- WORK TASK
When you reach the line containing "Giới thiệu (345, 105)" in the data below, reproduce it and every line that follows, exactly and without additions.

- DATASET ENTRIES
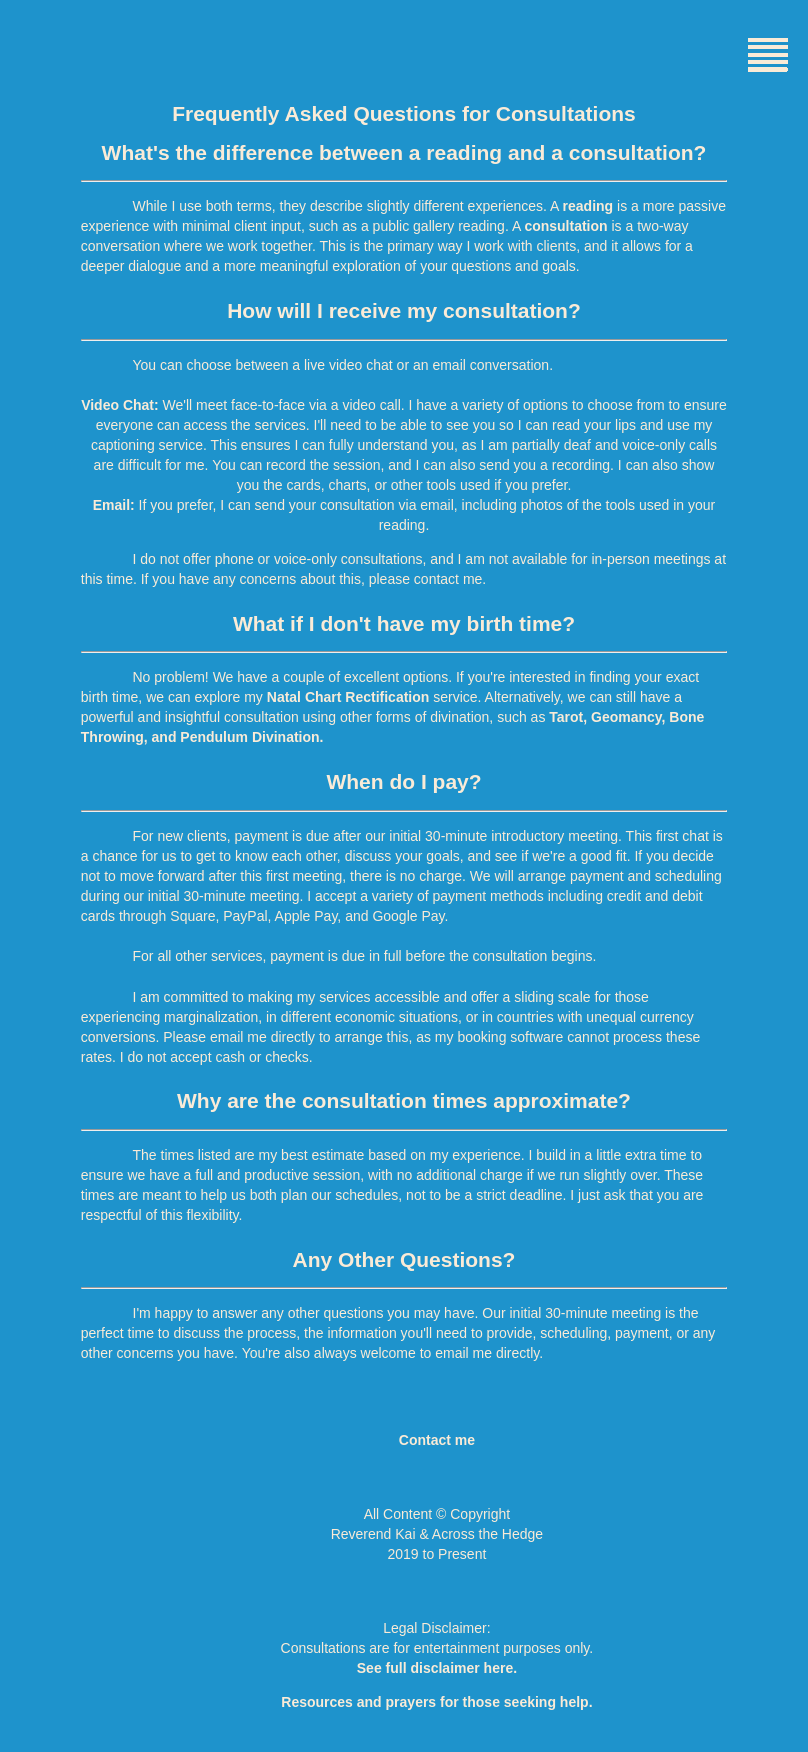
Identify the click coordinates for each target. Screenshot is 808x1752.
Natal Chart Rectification (348, 697)
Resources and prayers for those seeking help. (436, 1702)
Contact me (437, 1440)
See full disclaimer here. (437, 1668)
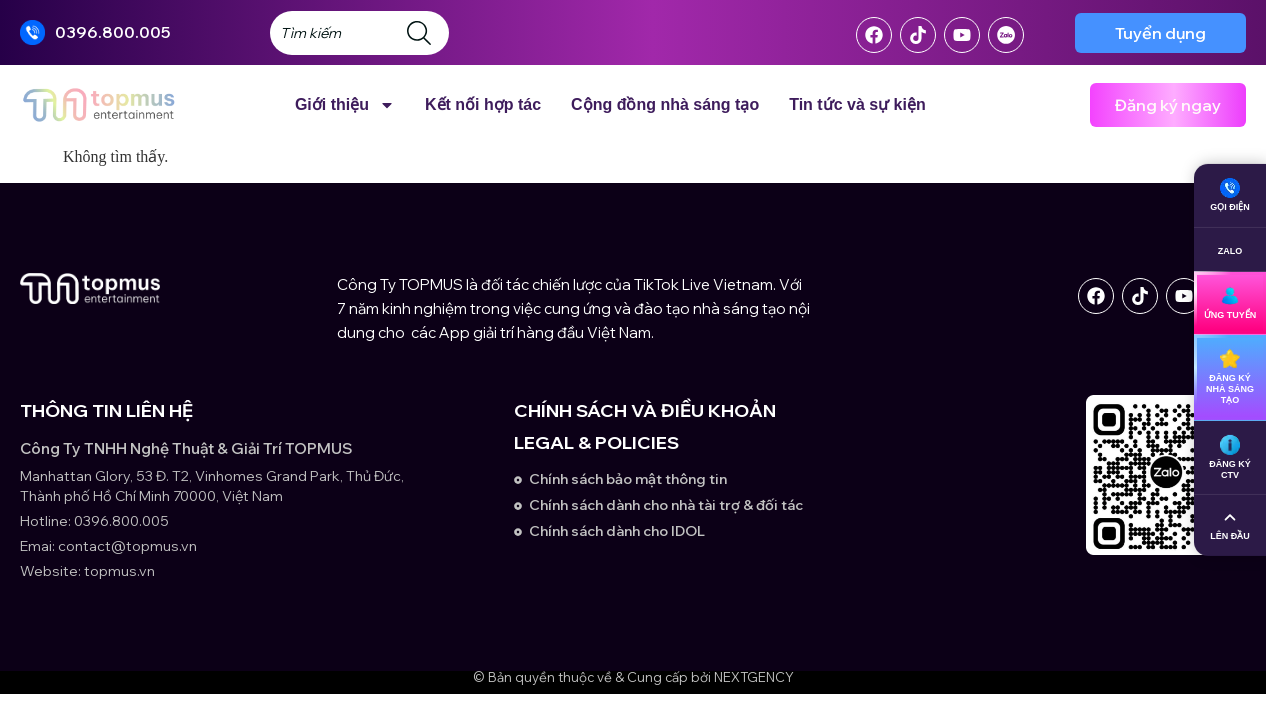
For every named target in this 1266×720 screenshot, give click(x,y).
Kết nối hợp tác (483, 104)
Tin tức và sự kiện (857, 104)
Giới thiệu (345, 105)
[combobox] (334, 33)
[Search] (423, 33)
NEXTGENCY (754, 677)
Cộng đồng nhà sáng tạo (665, 104)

- WRITTEN ANSWER
Giới thiệu (345, 105)
[combobox] (334, 33)
[Search] (423, 33)
NEXTGENCY (754, 677)
Cộng đồng nhà sáng tạo (665, 104)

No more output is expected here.